• **DATA EXTRACTS**
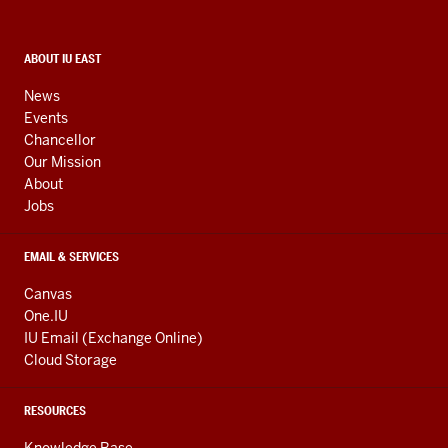
and
social
media
CONTACT,
ABOUT IU EAST
ADDRESS,
channels
AND
News
ADDITIONAL
Events
LINKS
Chancellor
Our Mission
About
Jobs
EMAIL & SERVICES
Canvas
One.IU
IU Email (Exchange Online)
Cloud Storage
RESOURCES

• **INSTRUCTIONS FOR THE TASK**
A word-for-word copy of the records is needed, one that contains no pictures.

• **RESPONSE BOX**
and
social
media
CONTACT,
ABOUT IU EAST
ADDRESS,
channels
AND
News
ADDITIONAL
Events
LINKS
Chancellor
Our Mission
About
Jobs
EMAIL & SERVICES
Canvas
One.IU
IU Email (Exchange Online)
Cloud Storage
RESOURCES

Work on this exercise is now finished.